M. Manh Hung Pham (Interprétation):
    Absolument, madame. Comme je l'ai indiqué dans ma déclaration, les négociations entourant le PTP doivent définitivement englober les questions des droits de la personne au Vietnam. C'est également l'avis qu'a récemment exprimé le président Obama, lorsqu'il a déclaré que le PTP devait impliquer les syndicats indépendants et les questions des droits de la personne au Vietnam.
    Y a-t-il des questions dont le gouvernement du Vietnam ne voudra pas discuter, au chapitre de la libre expression et de l'échange d'idées? Y a-t-il des sujets précis que le gouvernement vietnamien ne voudra pas aborder et dont vous pourriez nous parler?
M. Manh Hung Pham (Interprétation):
    Oui, il y a beaucoup de choses, mais permettez-moi de rappeler certains faits liés à Ho Chi Minh lui-même. Sachez qu'il a dirigé le Vietnam, mais qu'il a aussi commis de nombreux crimes, et le plus grave est sans doute la campagne de réforme agraire dans laquelle des centaines de milliers de personnes ont été tuées. Je connais bien cette situation, et j'ai d'ailleurs écrit à ce sujet, mais c'est un sujet tabou au Vietnam.

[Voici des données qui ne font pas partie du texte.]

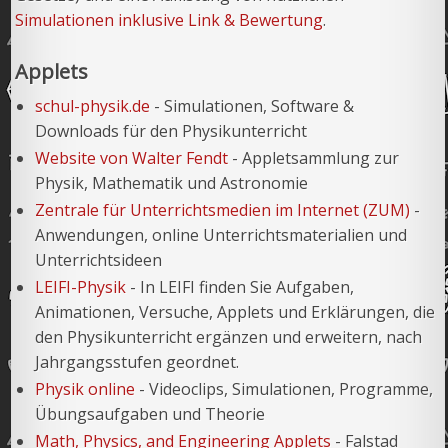
Simulationen inklusive Link & Bewertung
.
Applets
schul-physik.de
- Simulationen, Software &
Downloads für den Physikunterricht
Website von Walter Fendt
- Appletsammlung zur
Physik, Mathematik und Astronomie
Zentrale für Unterrichtsmedien im Internet (ZUM)
-
Anwendungen, online Unterrichtsmaterialien und
Unterrichtsideen
LEIFI-Physik
- In LEIFI finden Sie Aufgaben,
Animationen, Versuche, Applets und Erklärungen, die
den Physikunterricht ergänzen und erweitern, nach
Jahrgangsstufen geordnet.
Physik online
- Videoclips, Simulationen, Programme,
Übungsaufgaben und Theorie
Math, Physics, and Engineering Applets
- Falstad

    C'est tout. Quatre minutes pour le deuxième tour.
    Monsieur Hillyer, allez-y, je vous prie.
    Vous avez recommandé certaines sanctions. Évidemment, ce qui complique les choses, c'est l'incidence que ces sanctions peuvent avoir sur les gens qui vivent dans le pays en question. Habituellement, nous n'hésitons pas à imposer des sanctions quand nous savons qu'elles toucheront uniquement les personnes à l'origine du problème, mais ici, nous ne voudrions surtout pas aggraver le sort des personnes qui font déjà l'objet de violations.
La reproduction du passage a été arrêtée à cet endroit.